Five reasons why Malaysia is not in trouble

  • Business
  • Thursday, 20 Mar 2014

KUALA LUMPUR: Malaysia is better prepared to manage another global financial crisis due to its sound economic and financial structure as well as the availability of a strong surveillance mechanism, according to Bank Negara governor Tan Sri Dr Zeti Akhtar Aziz.

“Reforms that we have implemented since the 1997/98 Asian Financial Crisis have improved the resilience of our financial system tremendously so much so that we are now better able to manage any global financial market volatility,” Zeti told reporters during a press briefing in conjunction with the release of Bank Negara’s 2013 annual report.

“Whether we will have another financial crisis or not is beyond our control,” Zeti said, adding that the country would be better able to manage risks should another financial crisis occur.

She said conditions for the financial system had improved while the global economy was on a steady recovery path.

“This recovery is going to be modest and it will happen very gradually over a number of years,” Zeti said, adding that the global economy and financial system remained vulnerable to setbacks that could undermine its recovery process.

“But I believe the recent global financial crisis that happened in 2007/08 has put forth many lessons that we can learn ,” Zeti said in response to a question on whether Malaysia was prepared for another financial crisis.

Recently, former Prime Minister Tun Dr Mahathir Mohamad had said that Malaysia should be prepared for another financial crisis.

Towards this end, Zeti outlined reforms in five key areas that have played a part in strengthening the country’s economy.

“First, our economic structure has changed. It is now more balanced, as domestic demand has become the driver of growth. If there are major economic contractions due to global developments as we have seen in recent years, our growth would be modest, but we could stay on a steady growth path,” she said.

Second, the financial system has become more resilient with stronger banks.

“Previously, we had a fragmented banking system. Now, our banks are well-capitalised; they are much larger and are certainly less vulnerable to the various kinds of shocks that we could experience,” she said.

Zeti said the third fundamental change would be the central bank having a wider range of powers and instruments at its disposal to address contagion risks.

“We have the power now not only to address risks that arise from those sectors that are regulated directly by us, but also other non-bank sectors that contribute to build-up in excesses in the financial system,” she said, noting that policymakers had drawn many lessons from the United States and European experience in the wake of the global financial crisis.

“When we see something happening in one segment of the financial system, we quickly address it, taking into account the contagion and knock-on effects,” she noted.

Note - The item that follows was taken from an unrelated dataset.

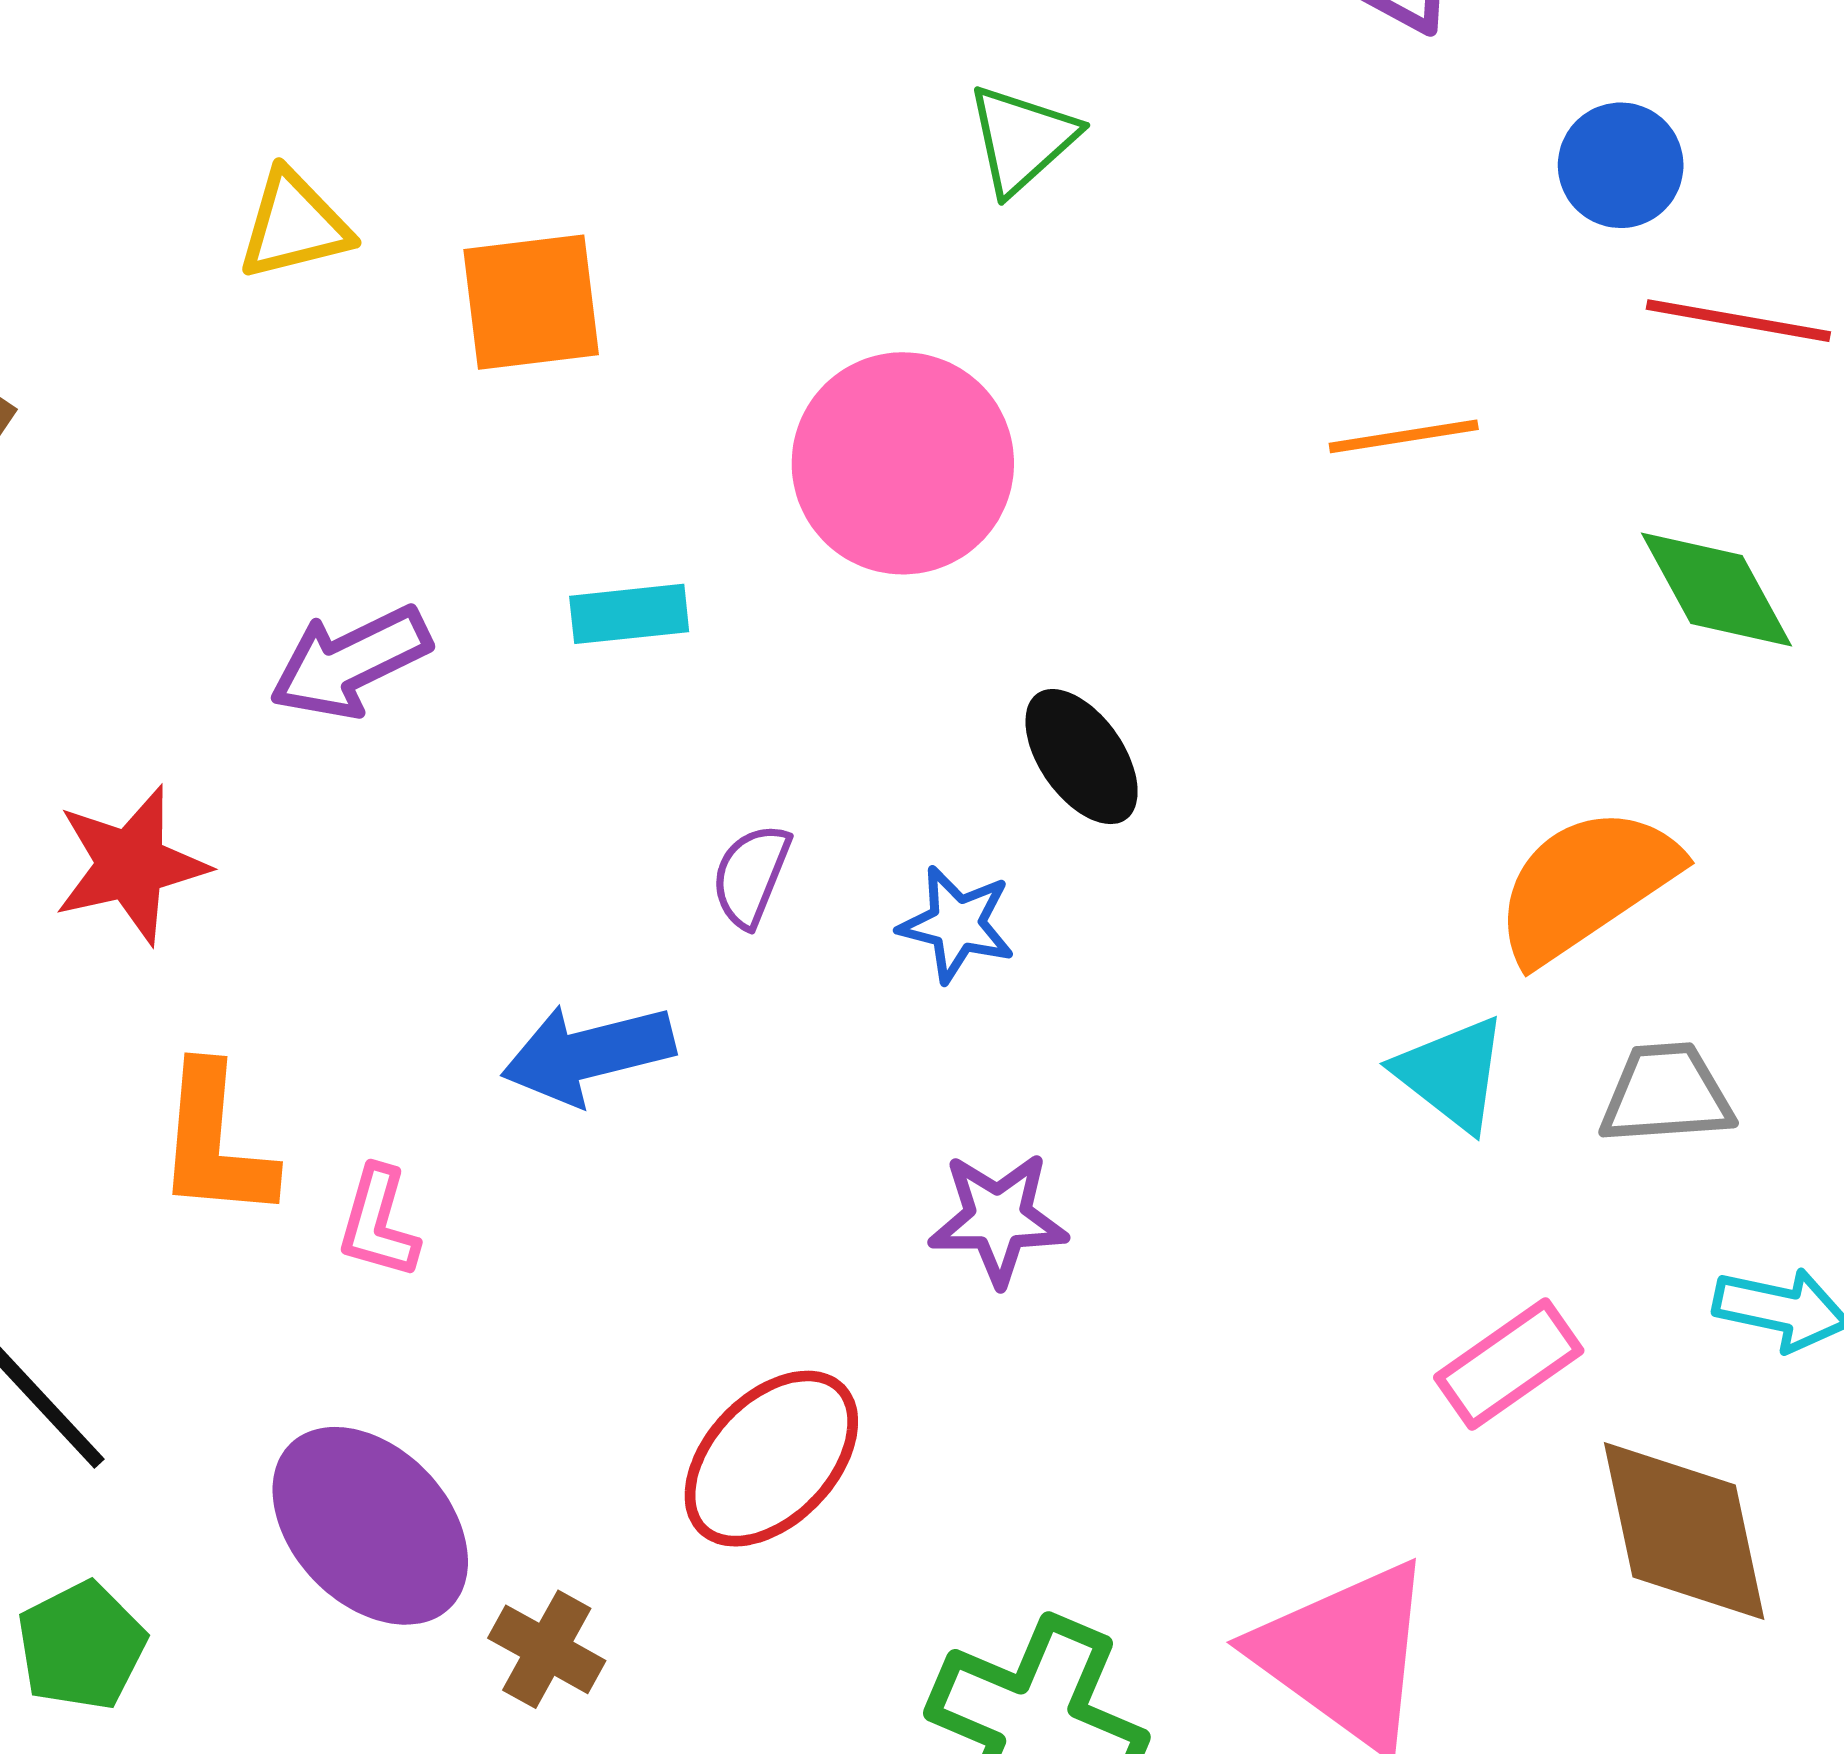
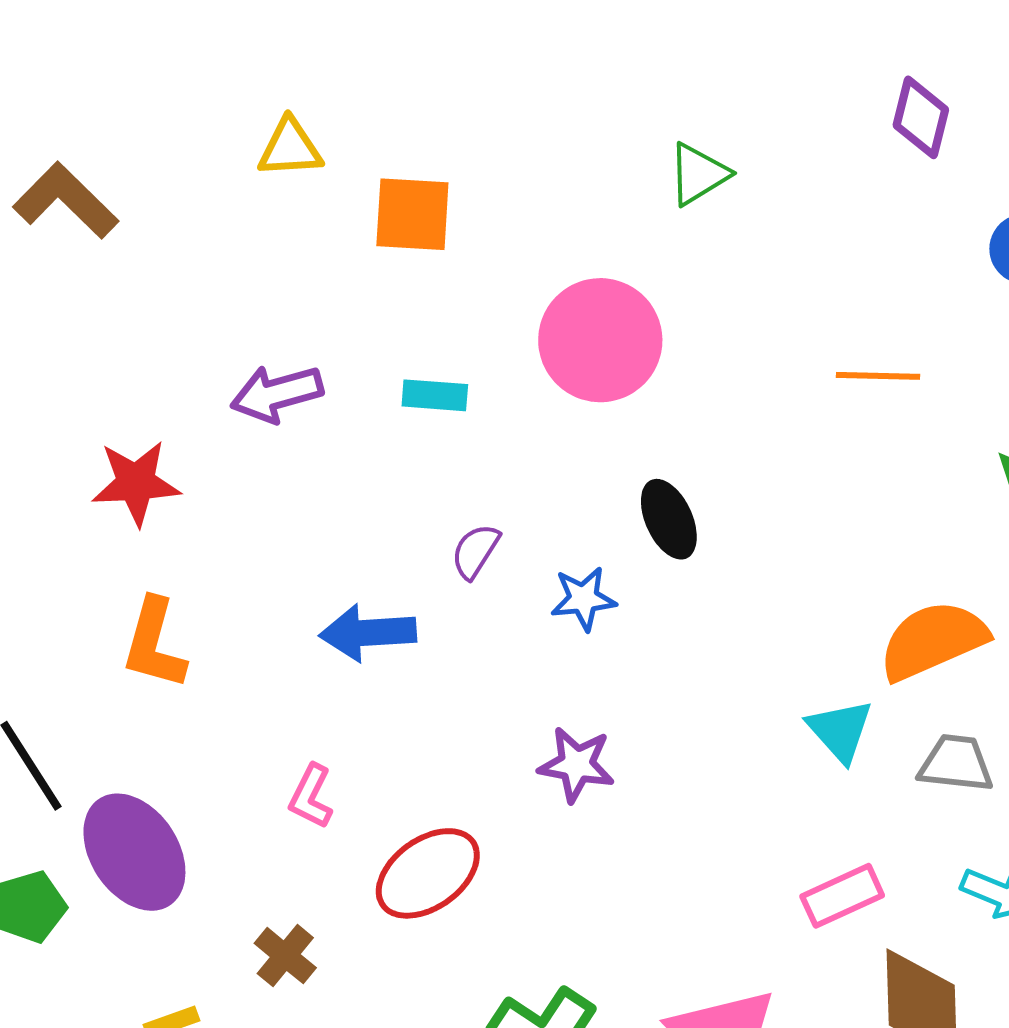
blue star: (957, 924) -> (583, 599), turned -30
pink L-shape: (378, 1223) -> (311, 796), moved
purple ellipse: (370, 1526) -> (134, 852), moved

The fourth area relates to having in place an integrated regional crisis management framework that puts policymakers in a constant state of readiness and prepares them for any eventuality, including better assessment of risks and implementing pre-emptive measures.

Zeti disclosed that under the framework, Bank Negara and its counterparts in the region had many simulations of unanticipated events, and a command and recovery centre to tackle various risks.

Lastly, the country’s primary and secondary bond markets have deepened since the Asian financial crisis.

“Before the 1997/98 Asian Financial Crisis, the bond market accounted for only about 35% of gross domestic product (GDP). Now, it accounts for 108% of GDP,” she said, adding that Malaysia currently had the largest bond market in South-East Asia, with 50% of its bond market being made up of corporate bond issuance and the remainder syariah-compliant or sukuk issuances.

“Finally, we have some degree of confidence in being able to pre-emptively manage any risk of a crisis which is beyond our control because our surveillance mechanism has been strengthened immensely over the years,” Zeti said.

The surveillance mechanism extended not only nationwide but also across Asia, Zeti said adding: “We have a regional surveillance mechanism in place so that we can understand very early on what the risks are to our economy and financial stability. We have communications with our counterparts on a weekly or regular basis to analyse the risks that we could be facing,” she said.